Visits



gentleman

 

Of visits there are various sorts; visits of congratulation, visits of condolence, visits of ceremony, visits of friendship. To each belong different customs.
    A visit and an insult must be always returned.
    Visits of ceremony should be very short. Go at some time when business demands the employment of every moment. In visits of friendship adopt a different course.
    If you call to see an acquaintance at lodgings, and cannot find any one to announce you, you knock very lightly at the door, and wait some time before entering. If you are in too great a hurry, you might find the person drawing off a night-cap.
Respectable visitors should be received and treated with the utmost courtesy. But if a tiresome fellow, after wearying all his friends, becomes weary of himself, and arrives to bestow his tediousness upon you, pull out your watch with restlessness, talk about your great occupations and the value of time. Politeness is one thing; to be made a convenience of is another.
    The style of your conversation should always be in keeping with the character of the visit. You must not talk about literature in a visit of condolence, nor about political economy in a visit of ceremony.
    When a lady visits you, upon her retiring, you offer her your arm, and conduct her to her carriage. If you are visiting at the same time with another lady, you should take leave at the same time, and hand her into her carriage.
    After a hall, a dinner, or a concert, you visit during the week.
    Pay the first visit to a friend just returned from a voyage.
    Annual visits are paid to persons with whom you have a cool acquaintance, They visit you in the autumn, you return a card in the spring.
    In paying a visit under ordinary circumstances, you leave a single card.
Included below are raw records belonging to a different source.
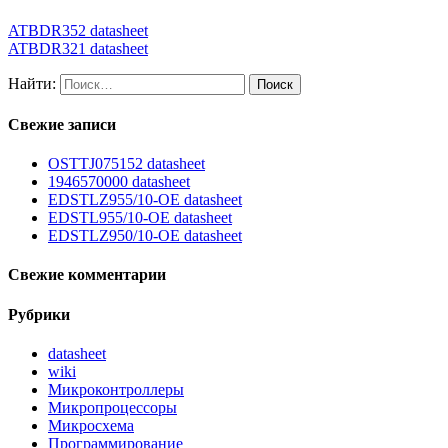
ATBDR352 datasheet
ATBDR321 datasheet
Найти:
Свежие записи
OSTTJ075152 datasheet
1946570000 datasheet
EDSTLZ955/10-OE datasheet
EDSTL955/10-OE datasheet
EDSTLZ950/10-OE datasheet
Свежие комментарии
Рубрики
datasheet
wiki
Микроконтроллеры
Микропроцессоры
Микросхема
Программирование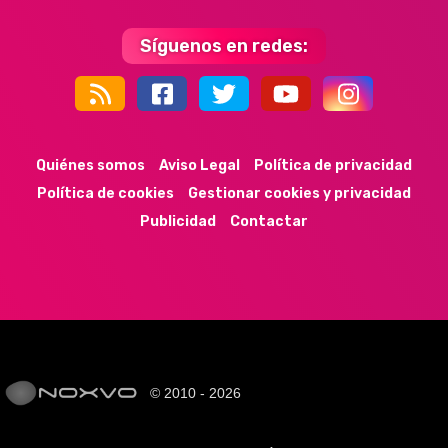
Síguenos en redes:
44k
9k
35k
352
Quiénes somos
Aviso Legal
Política de privacidad
Política de cookies
Gestionar cookies y privacidad
Publicidad
Contactar
© 2010 - 2026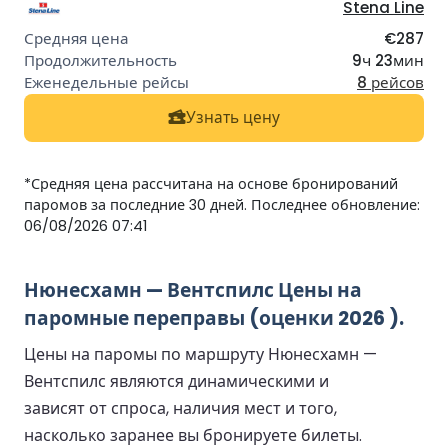
Stena Line
€287
9ч 23мин
8 рейсов
Узнать цену
*Средняя цена рассчитана на основе бронирований
паромов за последние 30 дней. Последнее обновление:
06/08/2026 07:41
Нюнесхамн — Вентспилс Цены на
паромные переправы (оценки 2026 ).
Цены на паромы по маршруту Нюнесхамн —
Вентспилс являются динамическими и
зависят от спроса, наличия мест и того,
насколько заранее вы бронируете билеты.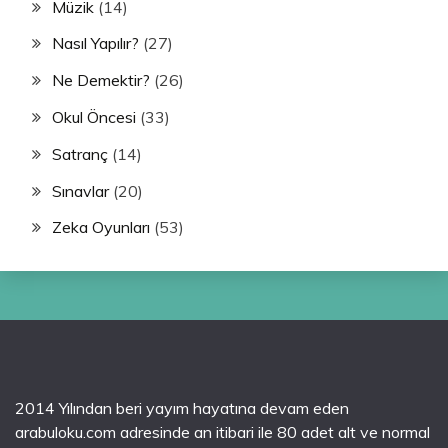
Müzik
(14)
Nasıl Yapılır?
(27)
Ne Demektir?
(26)
Okul Öncesi
(33)
Satranç
(14)
Sınavlar
(20)
Zeka Oyunları
(53)
2014 Yılından beri yayım hayatına devam eden
arabuloku.com adresinde an itibari ile 80 adet alt ve normal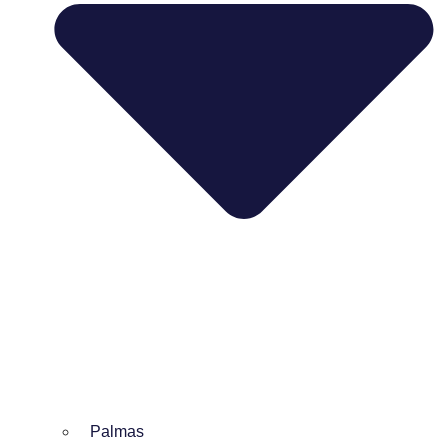
Palmas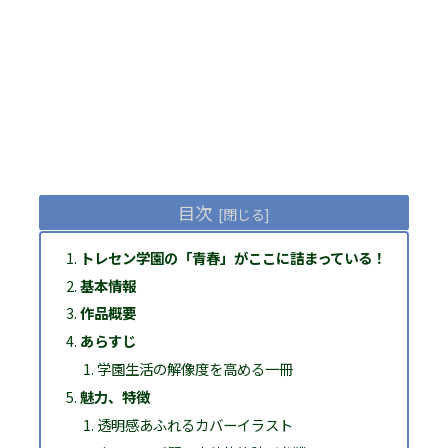
目次
トレセン学園の「青春」がここに詰まっている！
基本情報
作品概要
あらすじ
学園生活の解像度を高める一冊
魅力、特徴
透明感あふれるカバーイラスト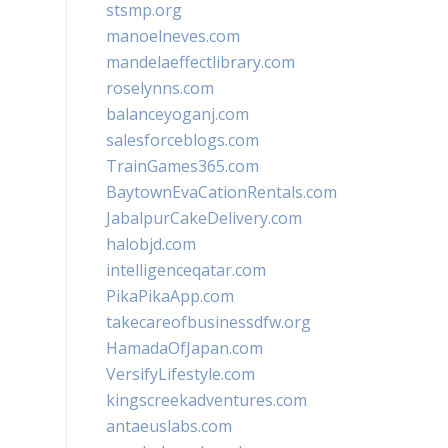
stsmp.org
manoelneves.com
mandelaeffectlibrary.com
roselynns.com
balanceyoganj.com
salesforceblogs.com
TrainGames365.com
BaytownEvaCationRentals.com
JabalpurCakeDelivery.com
halobjd.com
intelligenceqatar.com
PikaPikaApp.com
takecareofbusinessdfw.org
HamadaOfJapan.com
VersifyLifestyle.com
kingscreekadventures.com
antaeuslabs.com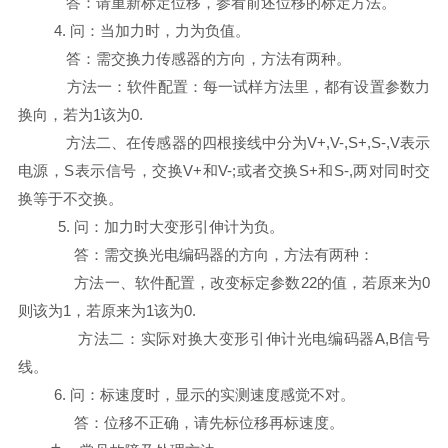
答：请重新标定位移，参看前述位移的标定方法。
4. 问：当加力时，力为负值。
答：需交换力传感器的方向，方法有两种。
方法一：软件配置：每一试样方法里，都有设置参数力
换向，若为1该为0.
方法二、在传感器的四根接线中分为V+,V-,S+,S-,V表示
电源，S表示信号，交换V+和V-;或者交换S+和S-,两对同时交
换等于不交换。
5. 问：加力时大变形引伸计为负。
答：需交换光电编码器的方向，方法有两种：
方法一、软件配置，改变标定参数22的值，若原来为0
则该为1，若原来为1该为0.
方法二：实际对换大变形引伸计光电编码器A,B信号
线。
6. 问：标速度时，显示的实测速度感觉不对。
答：位移不正确，请先标位移再标速度。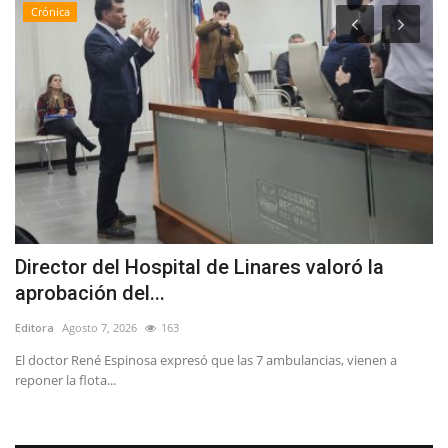
Crónica
Director del Hospital de Linares valoró la
S
aprobación del...
r
Editora
Agosto 7, 2026
163
Ed
l
El doctor René Espinosa expresó que las 7 ambulancias, vienen a
reponer la flota...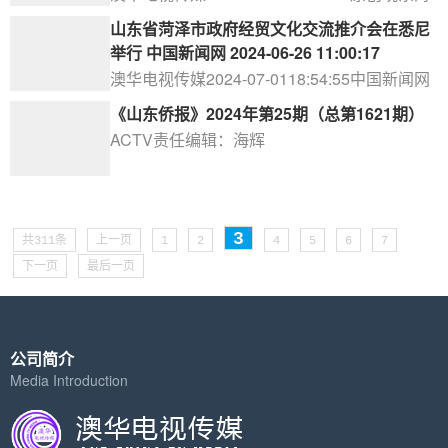
纳智库2024年07月...
山东省菏泽市政府经贸文化交流推介会在悉尼
举行 中国新闻网 2024-06-26 11:00:17
澳华电视传媒2024-07-0118:54:55中国新闻网
2024-06-261...
《山东侨报》2024年第25期（总第1621期）
ACTV责任编辑：海辉
3
共311条
上一页
1
2
4
5
6
7
下一页
最后一页
公司简介
Media Introduction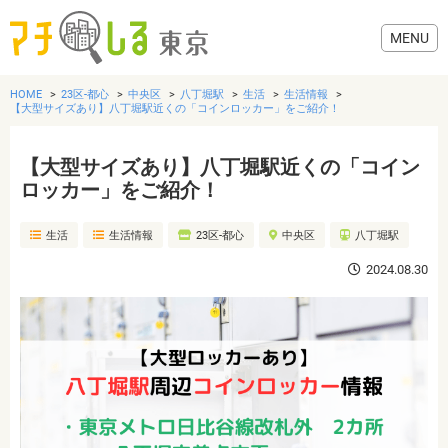
HOME
23区-都心
中央区
八丁堀駅
生活
生活情報
【大型サイズあり】八丁堀駅近くの「コインロッカー」をご紹介！
【大型サイズあり】八丁堀駅近くの「コイン
グルメ
ロッカー」をご紹介！
生活
生活情報
23区-都心
中央区
八丁堀駅
美容・健康
2024.08.30
歯医者・病院
おでかけ
生活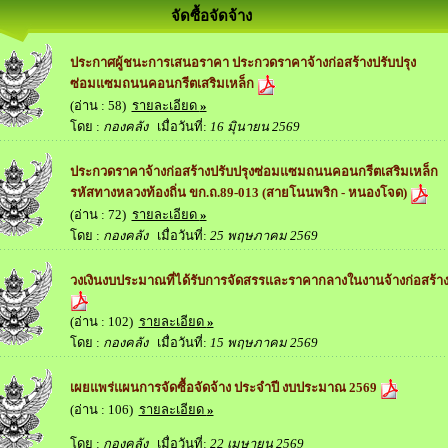
จัดซื้อจัดจ้าง
ประกาศผู้ชนะการเสนอราคา ประกวดราคาจ้างก่อสร้างปรับปรุง
ซ่อมแซมถนนคอนกรีตเสริมเหล็ก
(อ่าน : 58)
รายละเอียด
»
โดย :
กองคลัง
เมื่อวันที่:
16 มิุนายน 2569
ประกวดราคาจ้างก่อสร้างปรับปรุงซ่อมแซมถนนคอนกรีตเสริมเหล็ก
รหัสทางหลวงท้องถิ่น ขก.ถ.89-013 (สายโนนพริก - หนองโจด)
(อ่าน : 72)
รายละเอียด
»
โดย :
กองคลัง
เมื่อวันที่:
25 พฤษภาคม 2569
วงเงินงบประมาณที่ได้รับการจัดสรรและราคากลางในงานจ้างก่อสร้า
(อ่าน : 102)
รายละเอียด
»
โดย :
กองคลัง
เมื่อวันที่:
15 พฤษภาคม 2569
เผยแพร่แผนการจัดซื้อจัดจ้าง ประจำปี งบประมาณ 2569
(อ่าน : 106)
รายละเอียด
»
โดย :
กองคลัง
เมื่อวันที่:
22 เมษายน 2569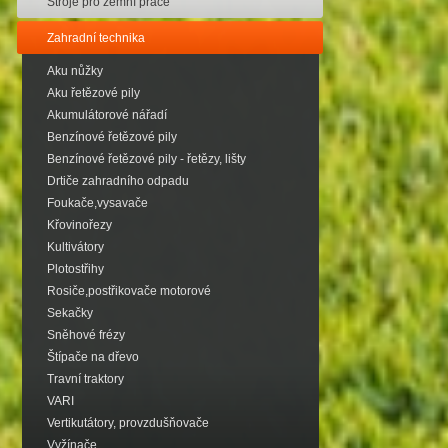
Stroje pro zemní práce
Zahradní technika
Aku nůžky
Aku řetězové pily
Akumulátorové nářadí
Benzínové řetězové pily
Benzínové řetězové pily - řetězy, lišty
Drtiče zahradního odpadu
Foukače,vysavače
Křovinořezy
Kultivátory
Plotostřihy
Rosiče,postřikovače motorové
Sekačky
Sněhové frézy
Štípače na dřevo
Travní traktory
VARI
Vertikutátory, provzdušňovače
Vyžínače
If there be residing in the family, a married daughter, an unmarried sister, a transient guest, or any person in a distinct situation from the mistress of the house, you leave two cards, one for each party. If you are acquainted with only one member of a family, as the husband, or the wife, and you wish to indicate that your visit is to both, you leave two cards. Ladies have a fashion of pinching down one corner of a card to denote that the visit is to only one of two parties in a house, and two corners, or one side of the card, when the visit is to both; but this is a transient mode, and of dubious respectability.
    If, in paying a morning visit, you are not recognized when you enter, mention your name immediately. If you call to visit one member, and you find others only in the parlor, introduce yourself to them. Much awkwardness may occur through defect of attention to this point.
    When a gentleman is about to be married, he sends cards, a day or two before the event, to all whom he is in the habit of visiting. These visits are never paid in person, but the cards sent by a servant, at any hour in the morning; or the gentleman goes in a carriage, and sends them in. After marriage, some day is appointed and made known to all, as the day on which he receives company. His friends then all call upon him. Would that this also were performed by cards!